The microfilariae are transferred into a vector, which are most commonly mosquito species of the genera Culex, Anopheles, Mansonia, and Aedes. Inside the mosquito, the microfilariae mature into motile larvae called juveniles; these migrate to the labium after a period around 10 days. When the infected mosquito has its next blood meal, W. bancrofti larvae are deposited from the mouthparts onto the skin of the prospective host and migrate through microcuts in the dermis or the tract created by the proboscis into the bloodstream of the new human host. The larvae move through the lymphatic system to regional lymph nodes, predominantly in the legs and genital area. The larvae develop into adult worms over the course of a year, and reach sexual maturity in the afferent lymphatic vessels. After mating, the adult female worm can produce thousands of microfilariae that migrate into the bloodstream. A mosquito vector can bite the infected human host, ingest the microfilariae, and thus repeat the lifecycle. The organism notably does not multiply within its intermediate host, the mosquito.

==History==
The effects of W. bancrofti were documented early in ancient texts. Ancient Greek and Roman writers noted the similarities between the enlarged limbs and thickened, cracked skin of infected individuals to that of elephants, hence the name elephantiasis to describe the disease.

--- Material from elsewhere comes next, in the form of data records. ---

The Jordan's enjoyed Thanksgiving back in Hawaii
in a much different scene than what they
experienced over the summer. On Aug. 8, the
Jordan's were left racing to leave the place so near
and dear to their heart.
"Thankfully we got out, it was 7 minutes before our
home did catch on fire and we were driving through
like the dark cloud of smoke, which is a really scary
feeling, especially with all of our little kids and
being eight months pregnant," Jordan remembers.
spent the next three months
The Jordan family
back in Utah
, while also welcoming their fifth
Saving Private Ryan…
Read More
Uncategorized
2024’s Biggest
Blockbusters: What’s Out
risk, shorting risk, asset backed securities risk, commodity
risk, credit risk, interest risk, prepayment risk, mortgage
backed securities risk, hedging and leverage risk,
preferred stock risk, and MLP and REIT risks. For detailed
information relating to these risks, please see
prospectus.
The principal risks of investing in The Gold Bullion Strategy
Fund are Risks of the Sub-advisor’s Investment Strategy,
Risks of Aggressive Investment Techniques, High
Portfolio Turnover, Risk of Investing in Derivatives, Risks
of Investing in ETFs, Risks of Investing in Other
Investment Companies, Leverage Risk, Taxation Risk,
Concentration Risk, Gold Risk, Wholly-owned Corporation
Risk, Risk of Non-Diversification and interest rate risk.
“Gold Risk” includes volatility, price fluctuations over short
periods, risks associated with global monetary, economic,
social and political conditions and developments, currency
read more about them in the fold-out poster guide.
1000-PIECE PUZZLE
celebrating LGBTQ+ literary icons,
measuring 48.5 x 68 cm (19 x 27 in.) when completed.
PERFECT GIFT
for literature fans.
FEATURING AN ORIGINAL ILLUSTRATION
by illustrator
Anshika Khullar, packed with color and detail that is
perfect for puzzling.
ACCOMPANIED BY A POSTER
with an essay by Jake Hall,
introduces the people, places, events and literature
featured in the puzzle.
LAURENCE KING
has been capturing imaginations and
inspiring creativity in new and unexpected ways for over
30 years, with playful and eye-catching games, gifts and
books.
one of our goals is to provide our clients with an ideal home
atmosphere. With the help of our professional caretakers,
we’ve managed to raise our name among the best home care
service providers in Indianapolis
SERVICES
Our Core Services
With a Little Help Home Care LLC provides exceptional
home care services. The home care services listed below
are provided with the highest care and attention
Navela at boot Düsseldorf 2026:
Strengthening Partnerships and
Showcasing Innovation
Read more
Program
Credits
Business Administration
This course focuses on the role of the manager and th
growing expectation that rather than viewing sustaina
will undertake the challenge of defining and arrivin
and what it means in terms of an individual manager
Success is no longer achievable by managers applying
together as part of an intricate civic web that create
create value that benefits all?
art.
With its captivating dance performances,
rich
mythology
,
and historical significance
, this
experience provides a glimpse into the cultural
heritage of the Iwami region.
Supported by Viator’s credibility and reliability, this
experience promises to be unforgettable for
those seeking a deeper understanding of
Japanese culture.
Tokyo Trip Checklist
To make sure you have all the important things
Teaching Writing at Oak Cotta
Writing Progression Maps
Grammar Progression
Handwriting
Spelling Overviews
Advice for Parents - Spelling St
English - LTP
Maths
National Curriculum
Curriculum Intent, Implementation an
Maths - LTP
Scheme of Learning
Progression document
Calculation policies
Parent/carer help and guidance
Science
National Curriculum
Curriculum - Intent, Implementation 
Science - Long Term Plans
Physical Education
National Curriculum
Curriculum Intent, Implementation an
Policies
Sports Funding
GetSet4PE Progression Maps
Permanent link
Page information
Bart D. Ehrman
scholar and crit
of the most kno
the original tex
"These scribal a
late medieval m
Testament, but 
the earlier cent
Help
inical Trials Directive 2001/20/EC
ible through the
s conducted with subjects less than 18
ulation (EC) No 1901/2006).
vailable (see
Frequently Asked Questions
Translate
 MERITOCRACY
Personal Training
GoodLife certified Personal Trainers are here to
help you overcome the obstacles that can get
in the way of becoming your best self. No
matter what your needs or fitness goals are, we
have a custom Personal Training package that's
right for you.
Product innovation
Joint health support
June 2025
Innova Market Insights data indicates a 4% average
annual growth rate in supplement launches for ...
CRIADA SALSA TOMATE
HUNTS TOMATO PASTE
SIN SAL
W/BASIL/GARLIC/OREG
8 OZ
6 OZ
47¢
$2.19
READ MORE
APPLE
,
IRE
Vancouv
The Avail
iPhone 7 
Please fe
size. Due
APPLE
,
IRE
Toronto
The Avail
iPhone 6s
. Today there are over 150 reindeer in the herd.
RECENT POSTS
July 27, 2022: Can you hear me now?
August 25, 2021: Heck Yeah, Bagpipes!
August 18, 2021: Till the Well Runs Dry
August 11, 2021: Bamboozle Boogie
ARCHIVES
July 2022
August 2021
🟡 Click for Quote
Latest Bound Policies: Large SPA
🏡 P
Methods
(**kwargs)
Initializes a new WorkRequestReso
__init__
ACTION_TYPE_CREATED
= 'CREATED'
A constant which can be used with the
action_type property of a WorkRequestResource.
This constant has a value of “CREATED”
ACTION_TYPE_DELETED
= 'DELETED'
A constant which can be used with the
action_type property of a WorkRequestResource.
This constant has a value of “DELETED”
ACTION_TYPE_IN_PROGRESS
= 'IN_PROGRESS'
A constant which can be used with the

In 1862 in Paris, Jean-Nicolas Demarquay found what appeared to be nematode worms in the fluid aspirated from a hydrocele in a young man from Havana, Cuba. Unaware of this observation, three years later in Bahia, Brazil, Otto Wucherer found these same worms but this time in urine from a woman with chyluria. Ignorant of both these observations, Timothy Lewis in India in 1870 found them in the urine of an Indian with chyluria then two years later found them in blood. Some of Lewis's specimens were examined in the same year in England by George Busk who named them Filaria sanguinis hominis. In 1876 and 1877, Joseph Bancroft in Brisbane, Australia found adult worms in lymphatic abscesses in patients with larvae in the blood. He sent them to Spencer Cobbold in London who named them Filaria Bancrofti. Patrick Manson in Xiamen, China (then called Amoy) made two important observations. Firstly he discovered in 1877 that if Culex quinquefasciatus and Aedes aegypti mosquitoes fed on a person with larvae (microfilariae) in the blood, they moulted twice in the insects' abdomen and became larger worms now called infective larvae. Secondly, he found in 1879 that the blood-dwelling forms had a nocturnal periodicity with large numbers appearing in the blood around midnight with minimal numbers in the middle of the day. This coincided with the biting habits of these mosquitoes. Manson surmised that infected mosquitoes drowned and infective larvae were ingested in water. In 1899, Thomas Bancroft in Brisbane fed laboratory-reared mosquitoes on a patient with microfilaraemia, kept them for 16 days, then sent some specimens to George Low in London. Low prepared histological sections of the mosquitoes and found that the larvae migrated from the abdomen to the thorax to the salivary glands then passed down the proboscis suggesting that infective larvae were injected at a subsequent mosquito bite. In 1902, Thomas Bancroft proved that this was the mode of transmission using a related worm, Dirofilaria immitis, and generated adult worms in experimentally infected dogs. In 1921, Léon Seurat erected the genus Wuchereria and placed this worm in it as Wuchereria bancrofti.

W. bancrofti is speculated to have been brought to the New World by the slave trade. Once it was introduced to the New World, this filarial worm disease persisted throughout the areas surrounding Charleston, South Carolina, until its sudden disappearance in the 1920s.